Otherwise the film is a pretty straightforward cop thriller ... but with exciting set pieces. The scenes of Hackman's car-train chase under the elevated-railway in Bensonhurst, Brooklyn, in pursuit of callous hitman 'Frog Two' Pierre Nicoli are extremely tense because ... they were genuine. Producer Phillip d'Antoni wanted something 'extra' over the chase scenes in his earlier Bullitt (1968). The New York City authorities were not contacted for permission to film the scenes there, nor was the NYPD involved in stewarding traffic. Hackman committed several moving violations with a camera plonked on the dashboard in front of him - the looks of horror and fear on his face at the near-misses (eg. the mother with a baby in the pram) ... were entirely real. As was the - entirely unplanned and therefore unrehearsed - 'minor' crash of a civilian's car ... Now THAT was a lucky escape ...

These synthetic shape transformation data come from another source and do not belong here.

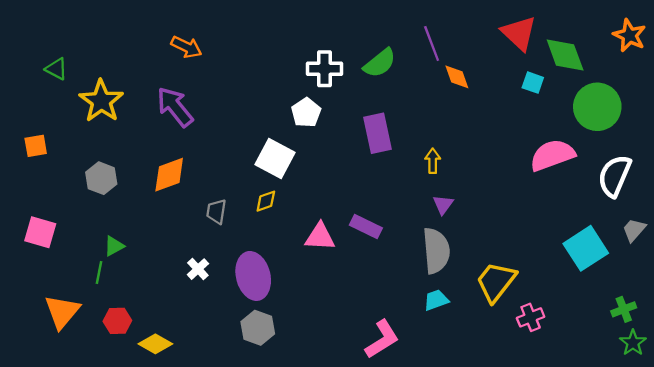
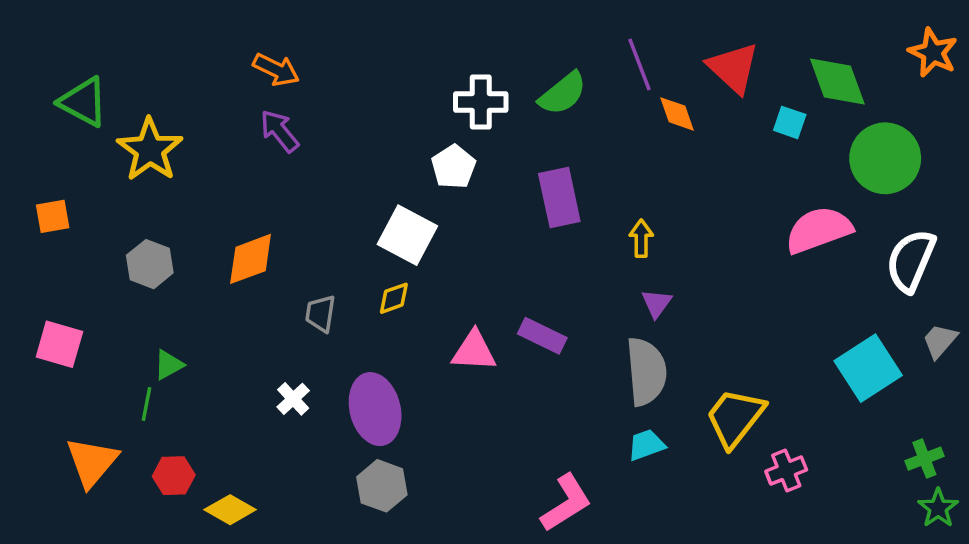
red triangle: (519, 33) -> (733, 68), moved
green triangle: (56, 69) -> (83, 102), size x1.5
purple arrow: (175, 107) -> (280, 131), moved, size x0.7

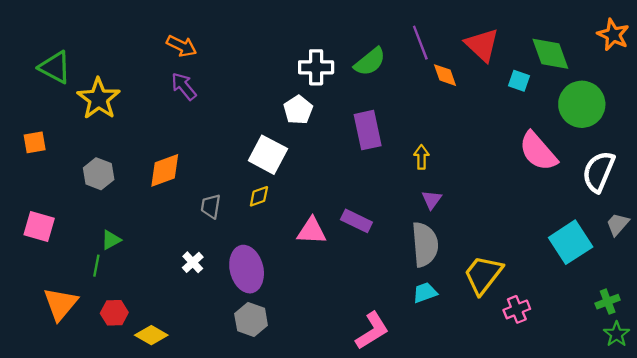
pink semicircle: (819, 230) -> (538, 151), turned -111

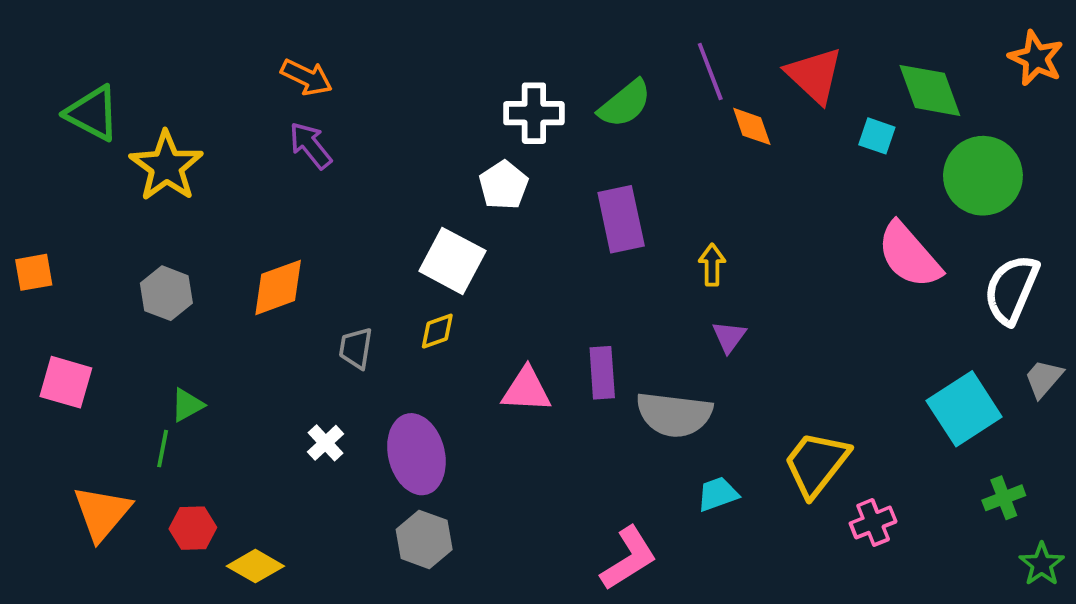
orange square: (35, 142) -> (34, 272), moved
purple rectangle: (356, 221) -> (602, 373), turned 60
gray semicircle: (425, 244) -> (674, 414), moved, turned 102
green cross: (608, 302) -> (1004, 498), moved

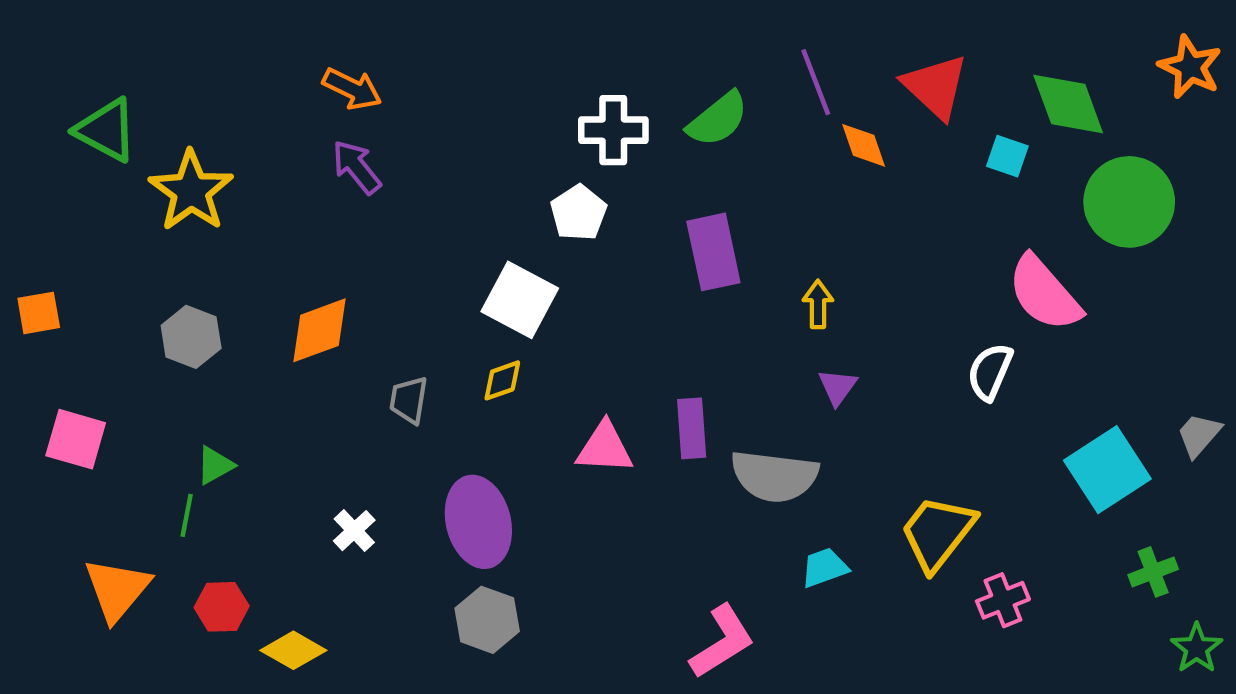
white semicircle: (1011, 289) -> (990, 372), moved, size x0.7
white cross: (326, 443) -> (354, 531), moved

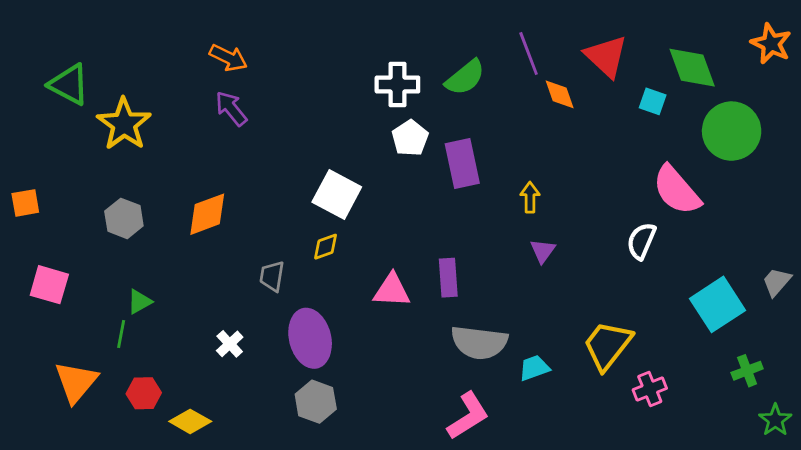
white pentagon: (578, 213) -> (410, 138), moved
gray trapezoid: (409, 400) -> (272, 276), moved
gray semicircle: (774, 476) -> (479, 342), moved

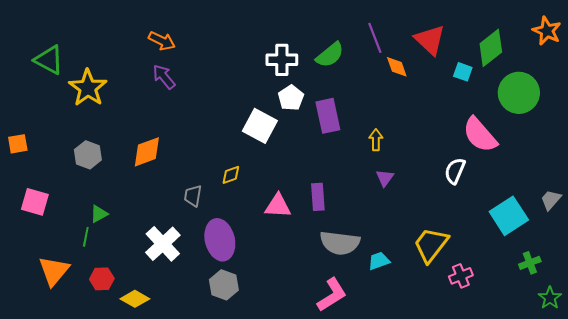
green diamond: (692, 68) -> (491, 48), turned 72
white square: (337, 194) -> (260, 126), moved
white cross: (230, 344) -> (163, 244), size x1.8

The target of Hackman and Scheider's obsessions is 'Frog One,' Alain Charnier (Fernando Rey), the lynchpin in a large heroin import scam. Whilst the cops get soaked standing out in the rain chewing cold pizza, debonair and urbane Charnier dines sumptuously in warm and expensive restaurants. Marseilles is (still) the centre of Union Corse ('Corsican Union') activities in France and parts of the Mediterranean, much as the Mafia is in Sicily, the Camorra in and around Naples, and the Cosa Nostra in the United States. The source of Union Corse heroin was the Laotian section of the still-flourishing 'Golden Triangle' around Burma-Thailand-Laos (recall the restaurateur in AIR AMERICA?). When the French pulled out of the region following defeat at Dien Bien Phu in 1954, the heroin trade remained largely under Union Corse control; the Communists saw no reason to stop the decadent/capitalist/imperialist [add your own adjective!] West poisoning itself ... preferably American soldiers and draftees in South Vietnam. Contacts with the region still exist.

After a number of surveillances, arrests, a stripped Lincoln Continental (the rocker panels!), a showdown, and a shoot-out ... wily operator Charnier evades capture, although the stash worth $32 million is lost. Ever relentless, vigilante Doyle will not give up:

"The son of a bitch is here. I saw him. I'm gonna get him ..."


5 out of 5 stars Stunning Cinema   October 6, 2004
Mr G R Leslie (Swansea United Kingdom)
9 out of 10 found this review helpful

What can you say about this film. arguably one of the high points of the seventies cinema, beginning with this and the Godfather and ending with Apocalypse Now. Some how nobody makes films like this anymore, as this is edgy and dangerous and shot will a semi-documentary style which makes New York look stunning. Modern day thrillers (ie James Bond and Mission Impossible)should take a leaf out of the French Connection and try and follow the trend. Hackman as Popeye Doyle is really playing at the top of his game delivering a career defining performance as well is Roy Schieder. The star though is really the direction and photography, from a man at the top of his creative powers, which lately seem to have eluded him. Take a bow William Friedkin. The car chase through the city is probably the best ever commited to film, but is exceeded by an awesome ending. If you have a home cinema system, the sound of Schieder firing that pump action shot gun (In 5.1 Surround)at the end is worth buying this DVD alone.